Rientrato a Perugia Braccio, cominciò ad organizzare l’impresa che l’avrebbe potuto portare alla Signoria di Roma.
Anzitutto era necessaria a Braccio la collaborazione del Tartaglia e bisognava accontentarlo sùbito nelle sue richieste: il lavellese voleva le terre di Maremma che lo Sforza, in carcere a Napoli, aveva lasciato in custodia a Micheletto Attendoli, che militava con Braccio. Fu duro per Braccio accontentare il Tartaglia, ma l’ambizione lo aiutò moltissimo nell'amara decisione: licenziò Micheletto Attendoli ed il Tartaglia ebbe mano libera sulle terre sforzesche, che erano comprese tra le vie consolari Cassia ed Aurelia, nonché in parte dell’Umbria. Micheletto, con poco denaro e pochi soldati, si trovò nell'impossibilità di difendere le terre che teneva per conto di Muzio Attendolo: non gli restò, pertanto, altra scelta che rinchiudersi in Acquapendente, conservando soltanto Porano (non Sorano, che era degli Orsini).
L’avventura romana di Braccio e Tartaglia poteva, ora, avere inizio.
Il 12 maggio 1417 Braccio era a Spoleto, il 20 a Collescipoli, fra Terni e Narni. Braccio faceva i conti senza i cardinali del Concilio di Costanza e s’illudeva, forse, di vedere sul trono di S. Pietro il papa avignonese Benedetto XIII, che se ne stava a Valenza e si ostinava a rifiutare l’ordine di deposizione. Del progetto di Braccio non siamo sicuri al cento per cento; lo conosciamo solo da una lettera che il cardinale Isolani scriverà poi, il 5 dicembre 1417, ai Senesi, dal cotesto della quale sembra che Braccio intendesse impossessarsi di Roma per poi farne merce di scambio con il nuovo pontefice, Benedetto XIII nella sua, uomo facilmente influenzabile secondo i calcoli di Braccio.
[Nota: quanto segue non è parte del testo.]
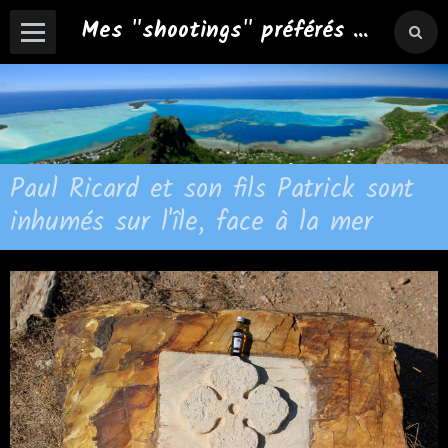
Mes "shootings" préférés ...
Paul Ricard et son fils Patrick sont
inhumés sur l'île, face à la mer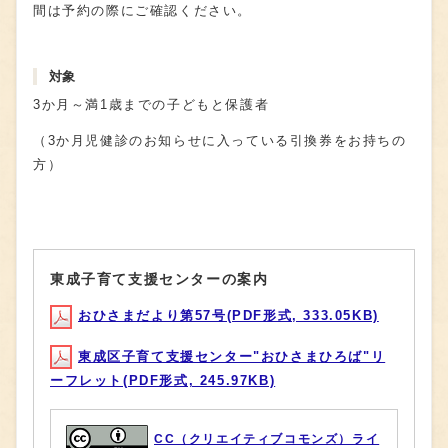
間は予約の際にご確認ください。
対象
3か月～満1歳までの子どもと保護者
（3か月児健診のお知らせに入っている引換券をお持ちの
方）
東成子育て支援センターの案内
おひさまだより第57号(PDF形式, 333.05KB)
東成区子育て支援センター"おひさまひろば"リ
ーフレット(PDF形式, 245.97KB)
CC（クリエイティブコモンズ）ライ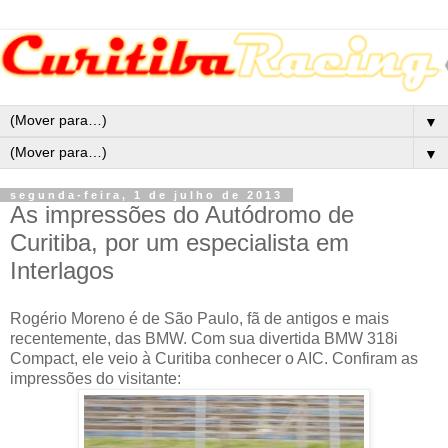
▼
▼
segunda-feira, 1 de julho de 2013
As impressões do Autódromo de
Curitiba, por um especialista em
Interlagos
Rogério Moreno é de São Paulo, fã de antigos e mais
recentemente, das BMW. Com sua divertida BMW 318i
Compact, ele veio à Curitiba conhecer o AIC. Confiram as
impressões do visitante: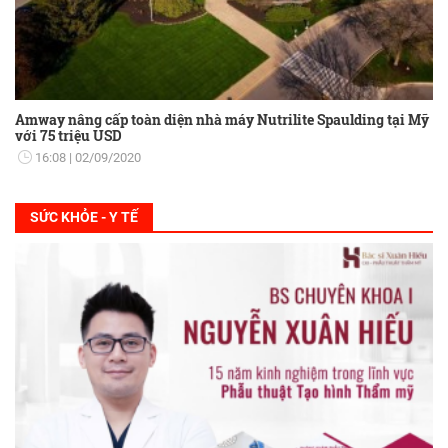
Amway nâng cấp toàn diện nhà máy Nutrilite Spaulding tại Mỹ
với 75 triệu USD
16:08
02/09/2020
SỨC KHỎE - Y TẾ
Verso i primi di giugno Braccio giunse alle porte di Roma. Invano l’Isolani gli si fece incontro il 9 giugno 1417 a S. Agnese sulla Via Nomentana, nel tentativo di farlo recedere dai suoi propositi, mentre Braccio si proclamava fedele servitore della Chiesa.
Alla fine i Romani, consigliati dal cardinal Stefaneschi, lo accolsero in Roma il 16 giugno: ebbe il titolo di defensor Sancte Romane Ecclesie ac protector rei publice Romanorum. L’8 luglio si portò in Vaticano, per assediare Castel S. Angelo sempre in mano ai napoletani dove s’era rifugiato anche l’Isolani. Finalmente il 24 luglio arrivarono da Tuscania i rinforzi dell’amico Tartaglia: mille cavalieri e duemila fanti, che si accamparono presso la Valca di S. Pietro.